What Strange Paradise
What Strange Paradise
More bodies have washed up on the shores of a small island. Another over-filled, ill-equipped, dilapidated ship has sunk under the weight of its too many passengers: Syrians, Ethiopians, Egyptians, Lebanese, Palestinians, all of them desperate to escape untenable lives in their homelands. And only one has made the passage: nine-year-old Amir, a Syrian boy who has the good fortune to fall into the hands not of the officials but of Vanna: a teenage girl, native to the island, who lives inside her own sense of homelessness in a place and among people she has come to disdain.
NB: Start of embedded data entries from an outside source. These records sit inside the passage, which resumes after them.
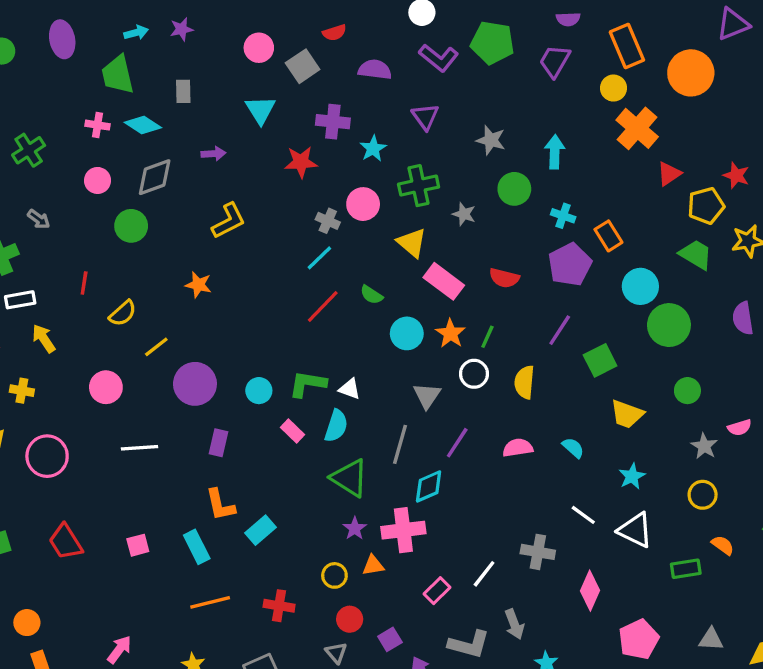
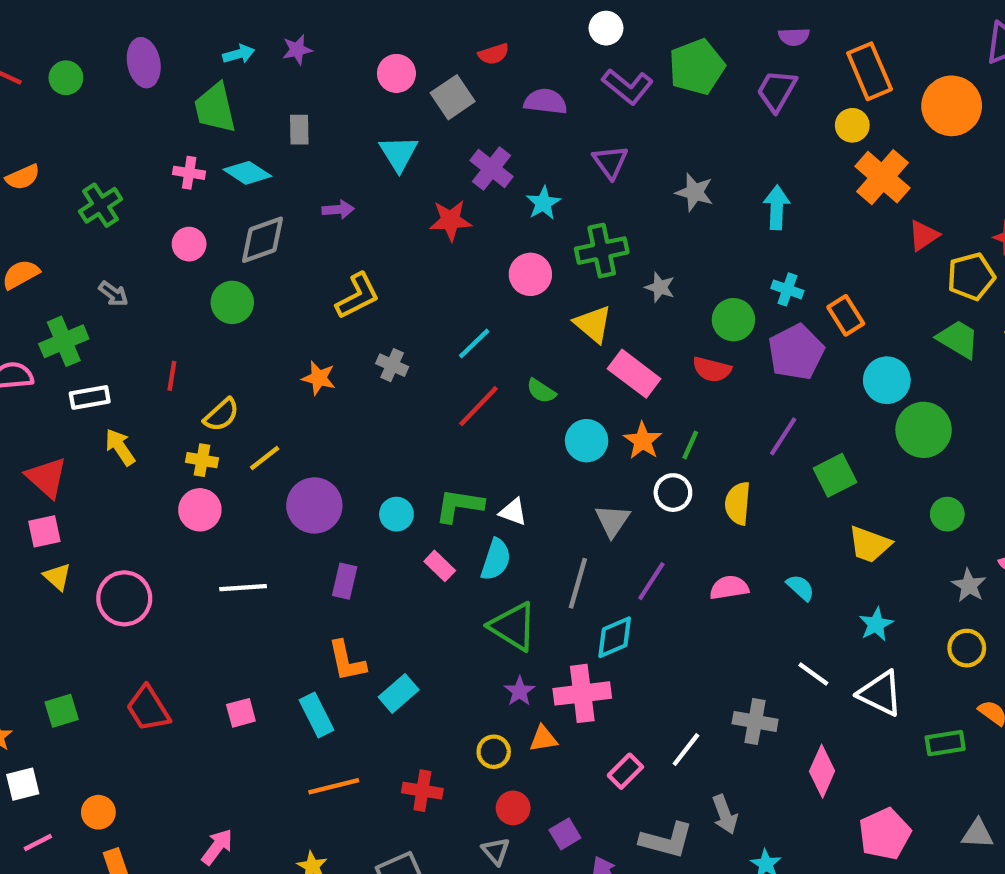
green pentagon: (492, 43) -> (697, 67), turned -30
purple cross: (333, 122) -> (492, 168), turned 32
green circle: (514, 189) -> (733, 320), moved
gray cross: (328, 221) -> (392, 365), moved
yellow cross: (22, 391) -> (202, 460), moved

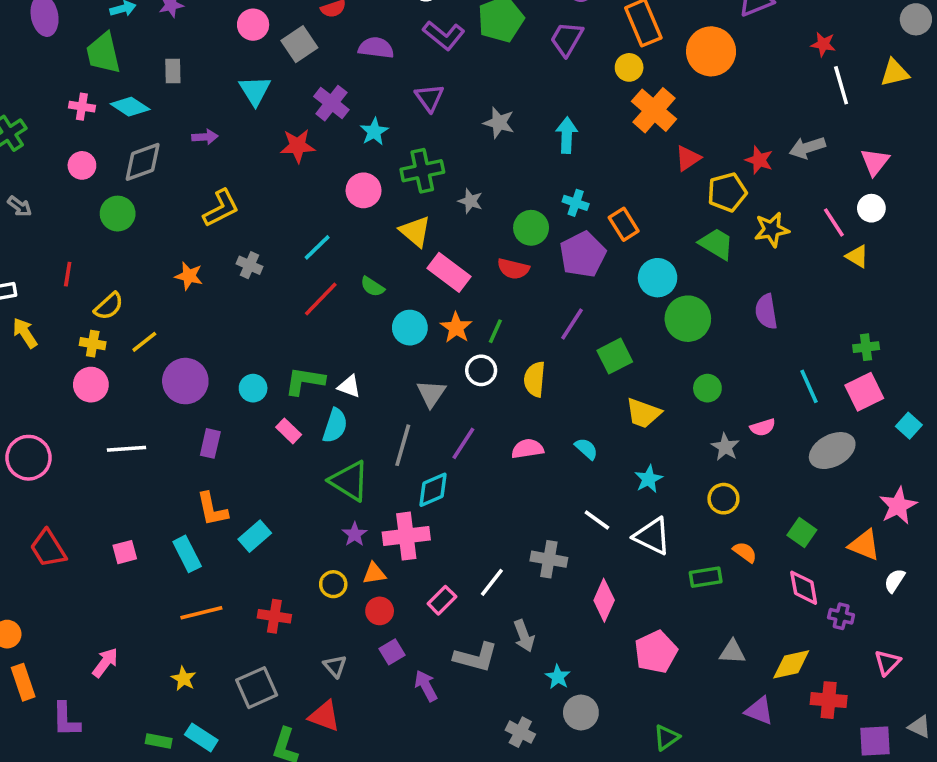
red circle: (513, 808) -> (380, 611), moved

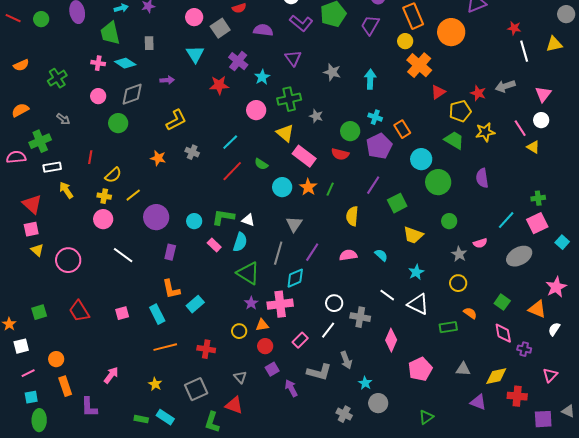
white circle: (481, 370) -> (334, 303), moved
cyan line: (809, 386) -> (506, 220), turned 66
white line: (127, 449) -> (123, 255), turned 40

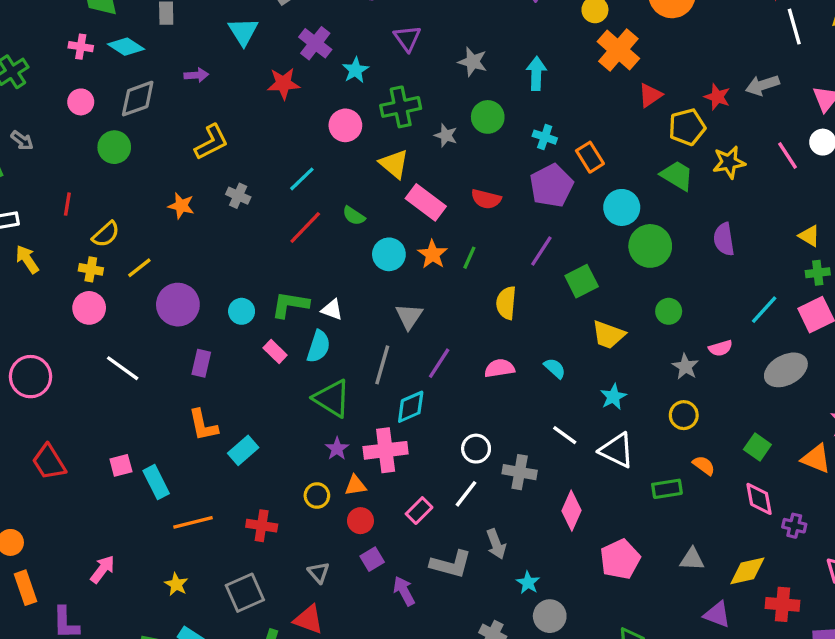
green circle: (350, 131) -> (488, 117), moved
yellow triangle: (533, 147) -> (809, 236), moved
cyan rectangle: (157, 314) -> (156, 482), moved

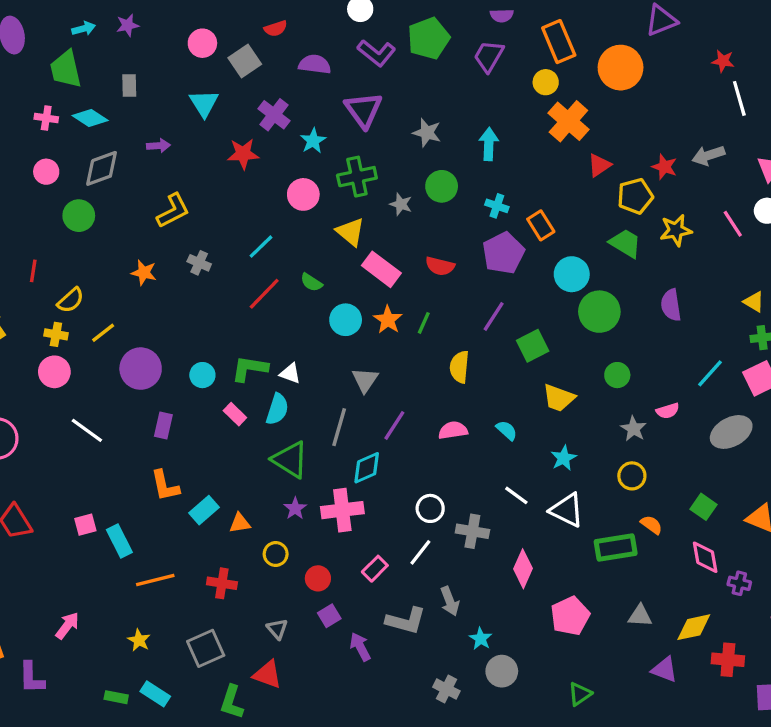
purple triangle: (407, 38) -> (363, 110), size x1.4
orange triangle: (355, 485) -> (240, 523), moved
green rectangle: (667, 489) -> (616, 548), size x1.4

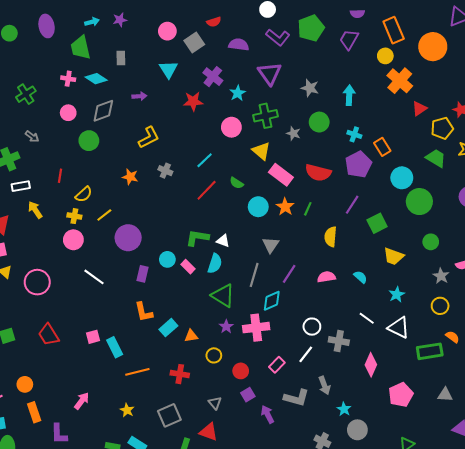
red semicircle: (440, 266) -> (318, 173), size x1.4
cyan circle: (202, 375) -> (167, 259), moved

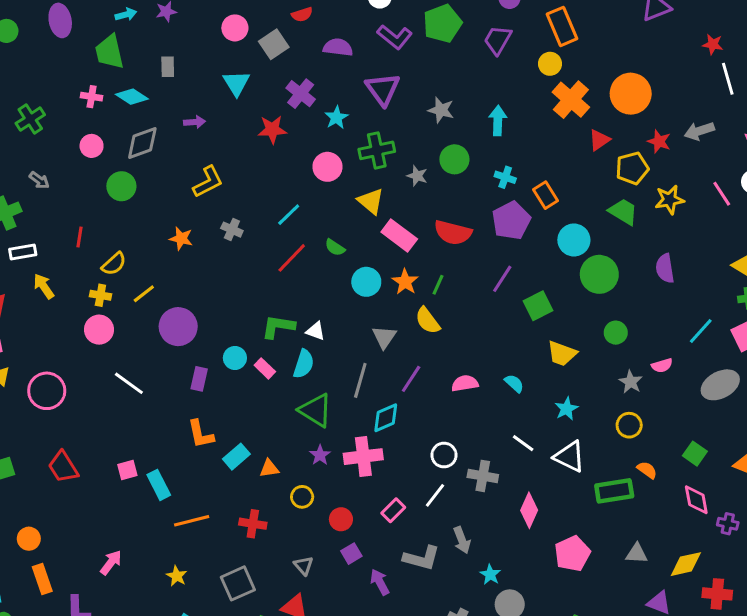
orange circle: (433, 47) -> (631, 94), moved
yellow semicircle: (331, 237) -> (428, 321), moved, turned -42

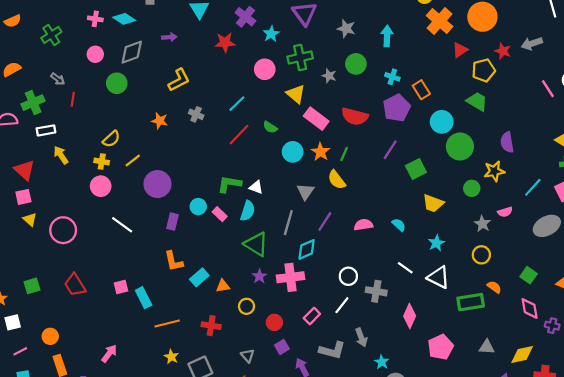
yellow star: (669, 200) -> (494, 171), moved
red line: (80, 237) -> (73, 99), moved
yellow star: (177, 576) -> (171, 357), moved

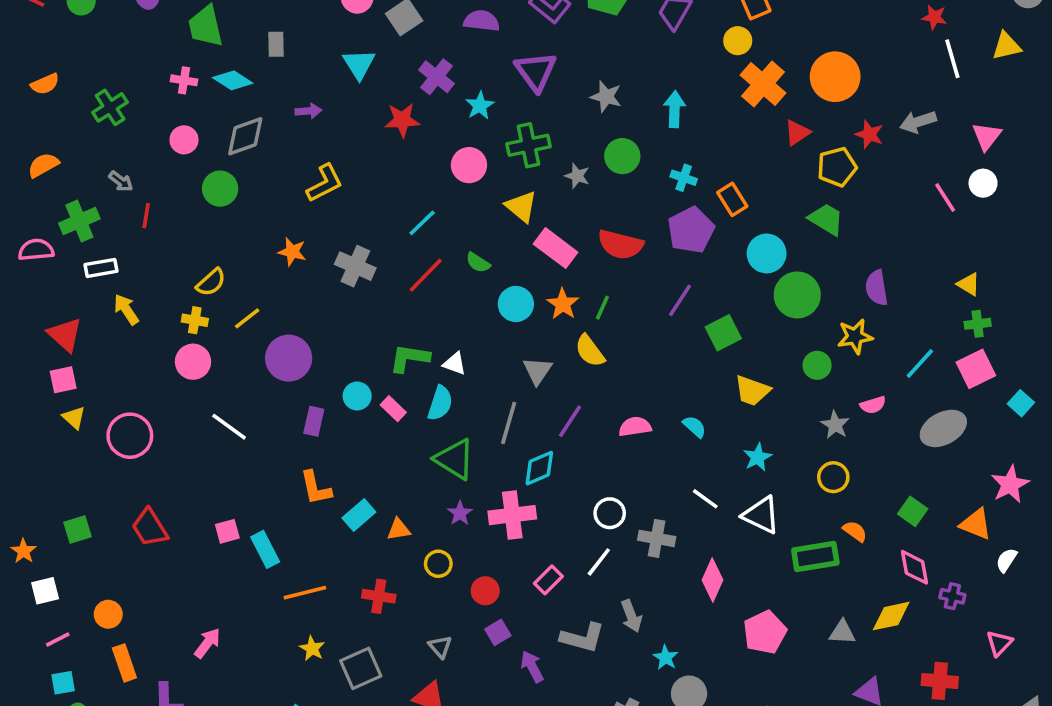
gray cross: (196, 114) -> (355, 266), moved, size x1.5
yellow diamond: (522, 355) -> (891, 616), moved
And though she and the boy are complete strangers, though they don’t speak a common language, she determines to do whatever it takes to save him.
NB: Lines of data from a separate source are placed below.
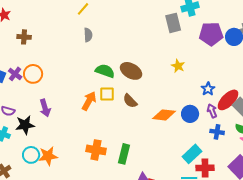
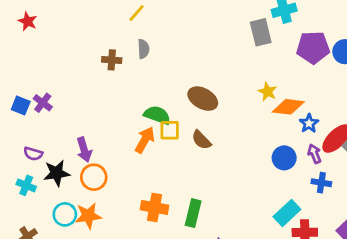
brown cross: (24, 37) -> (112, 60), moved
green semicircle: (105, 71) -> (157, 115), moved
orange circle: (33, 74) -> (94, 177), moved
orange diamond: (164, 115) -> (288, 107), moved

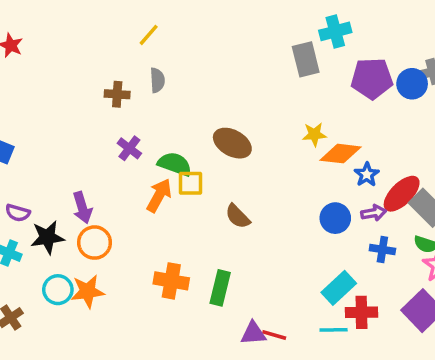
yellow star: (268, 92) -> (314, 134), turned -30
purple cross: (43, 103) -> (129, 148), moved
brown semicircle: (201, 140) -> (238, 216), moved
purple arrow: (314, 154) -> (374, 213), turned 102

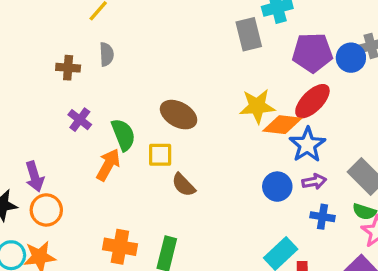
yellow star: (314, 134) -> (257, 106), size x1.5
green semicircle: (175, 164) -> (123, 135), turned 48
blue star: (367, 174) -> (307, 145), size x1.5
yellow square: (190, 183) -> (160, 155), moved
red ellipse: (402, 194) -> (312, 101), moved

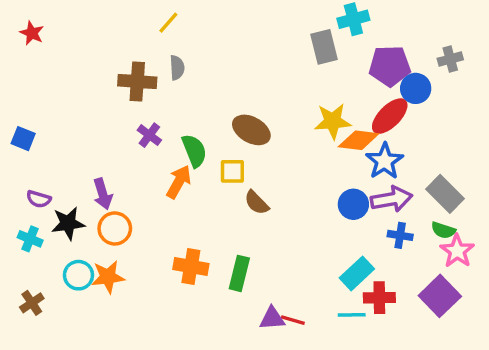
blue circle: (351, 58) -> (416, 88), moved
brown cross: (68, 68) -> (137, 82), size x1.5
purple arrow: (314, 182) -> (391, 199), size x1.6

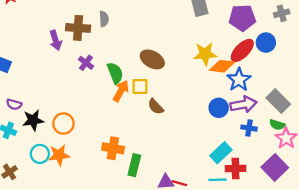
blue circle: (416, 88) -> (266, 43), moved
orange arrow: (179, 182) -> (121, 91), moved
purple arrow: (103, 194) -> (56, 40), moved
green rectangle: (239, 273) -> (134, 165), moved

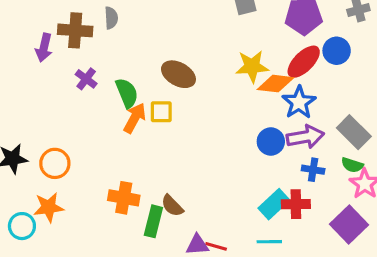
purple arrow: (56, 40) -> (44, 48), turned 30
brown semicircle: (156, 107) -> (172, 206), moved
cyan circle: (40, 154) -> (22, 226), moved
red cross: (236, 169) -> (296, 204), moved

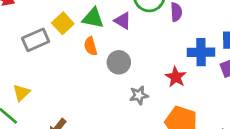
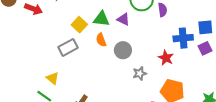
gray rectangle: (36, 40) -> (68, 47), moved
yellow triangle: (21, 93) -> (53, 78), turned -32

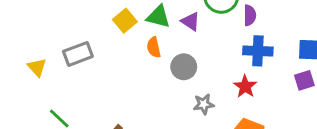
blue cross: (183, 38) -> (258, 51), moved
gray rectangle: (68, 47) -> (78, 54), moved
yellow triangle: (53, 78) -> (37, 67), moved

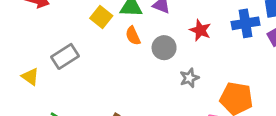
blue cross: (258, 51) -> (245, 23), moved
red star: (245, 86) -> (200, 30), moved

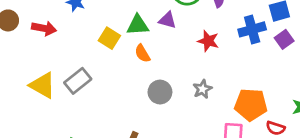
gray circle: (164, 48) -> (160, 92), moved
yellow triangle: (30, 77) -> (42, 85), moved, size x1.5

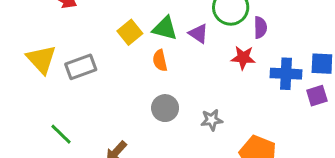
red star: (208, 41) -> (243, 58), moved, turned -30

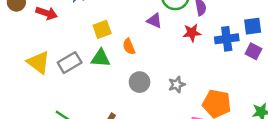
green triangle: (165, 28) -> (101, 58), moved
yellow square: (130, 32) -> (102, 29), turned 30
purple square: (317, 96) -> (253, 51), turned -35

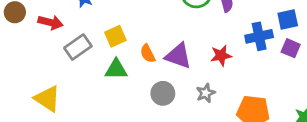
purple triangle: (154, 21) -> (178, 56), moved, size x1.5
red star: (192, 33) -> (221, 55), moved
yellow triangle: (38, 62) -> (47, 99), moved
gray rectangle: (70, 63) -> (78, 47), moved

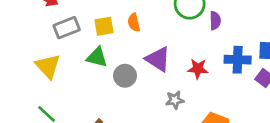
orange semicircle: (148, 54) -> (134, 22), moved
gray circle: (163, 93) -> (125, 76), moved
yellow triangle: (47, 99) -> (48, 66), moved

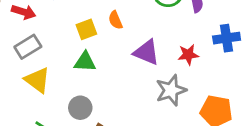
gray rectangle: (67, 28) -> (28, 47), moved
gray circle: (125, 76) -> (80, 108), moved
gray star: (175, 100) -> (171, 90), size x1.6

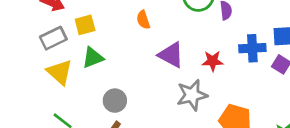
yellow square: (86, 29) -> (85, 25), moved
green triangle: (85, 62) -> (93, 58), moved, turned -30
gray circle: (80, 108) -> (115, 101), moved

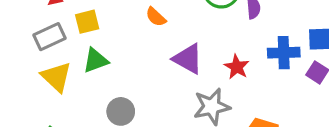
orange semicircle: (143, 20) -> (156, 17), turned -30
red star: (213, 61) -> (237, 67), turned 30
In alternating chapters, we learn the story of the boy’s life and how he came to be on the boat; and we follow the girl and boy as they make their way toward a vision of safety. But as the novel unfurls, we begin to understand that this is not merely the story of two children finding their way through a hostile world, it is the story of our collective moment in this time: of empathy and indifference, of hope and despair—and of the way each of those things can blind us to reality, or guide us to a better one.
The author
OMAR EL AKKAD is the author of American War. Born in Cairo, Egypt, he was raised in Doha, Qatar, until he moved to Canada with his family. He is an award-winning journalist and author who has covered the NATO-led war in Afghanistan, the military trials at Guantanomo Bay, the Arab Spring revolution in Egypt, the Black Lives Matter movement in Ferguson, Missouri, and many other of the most important events of the last decade. Formerly of the Globe and Mail, he is the recipient of Canada’s National Newspaper Award for investigative reporting and the Goff Penny Memorial Prize for Young Canadian Journalists, as well as three National Magazine Award honourable mentions. He lives in Portland, Oregon.